The second-order force constants are computed using finite differences of the forces when each ion is displaced in each independent direction. This is done by creating systems with finite ionic displacement of atom ${\displaystyle a}$ in direction ${\displaystyle i}$ with magnitude ${\displaystyle \lambda}$, computing the orbitals ${\displaystyle \psi^{u^a_i}_{\lambda}}$ and the forces for these systems.

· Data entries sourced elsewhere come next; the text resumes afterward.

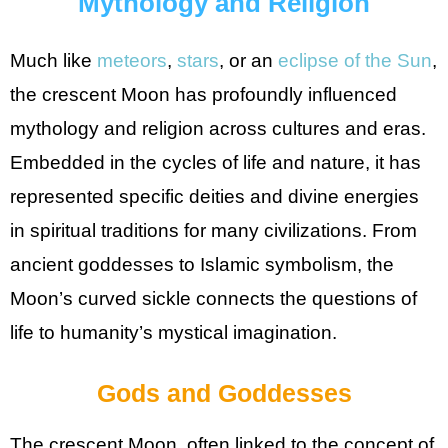
Mythology and Religion
Much like
meteors
,
stars
, or an
eclipse of the Sun
,
the crescent Moon has profoundly influenced
mythology and religion across cultures and eras.
Embedded in the cycles of life and nature, it has
represented specific deities and divine energies
in spiritual traditions for many civilizations. From
ancient goddesses to Islamic symbolism, the
Moon’s curved sickle connects the questions of
life to humanity’s mystical imagination.
Gods and Goddesses
The crescent Moon, often linked to the concept of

The second-order force constants are then computed using

${\displaystyle C_{I\alpha J\beta}= \frac{\partial^2E}{\partial u_{I\alpha} \partial u_{J\beta}}= -\frac{\partial F_{I\alpha}}{\partial u_{J\beta}} \approx -\frac{ \left( \mathbf{F}[\{\psi^{u_{J\beta}}_{\lambda/2}\}]- \mathbf{F}[\{\psi^{u_{J\beta}}_{-\lambda/2}\}] \right)_{I\alpha}}{\lambda}, \quad {I=1,..,N_\text{atoms}} \quad {J=1,..,N_\text{atoms}} \quad {\alpha=x,y,z} \quad {\beta=x,y,z} }$

where ${\displaystyle u^a_i}$ corresponds to the displacement of atom ${\displaystyle a}$ in the cartesian direction ${\displaystyle i}$ and ${\displaystyle \mathbf{F}[\psi]}$ retrieves the set of forces acting on all the ions given the ${\displaystyle \psi_{n\mathbf{k}}}$ orbitals.

Similarly, the internal strain tensor is

${\displaystyle \Xi_{I\alpha l}=\frac{\partial^2 E}{\partial u_{I\alpha} \partial \eta_l}= \frac{\partial \sigma_l}{\partial u_{I\alpha}} \approx \frac{ \left( \mathbf{\sigma}[\{\psi^{u_{I\alpha}}_{\lambda/2}\}]- \mathbf{\sigma}[\{\psi^{u_{I\alpha}}_{-\lambda/2}\}] \right)_l }{\lambda} ,\qquad {l=xx, yy, zz, xy, yz, zx} \quad {\alpha=x,y,z} \quad {J=1,..,N_\text{atoms}} }$

where ${\displaystyle \mathbf{\sigma}[\psi_{n\mathbf{k}}]}$ computes the strain tensor given the ${\displaystyle \psi_{n\mathbf{k}}}$ orbitals.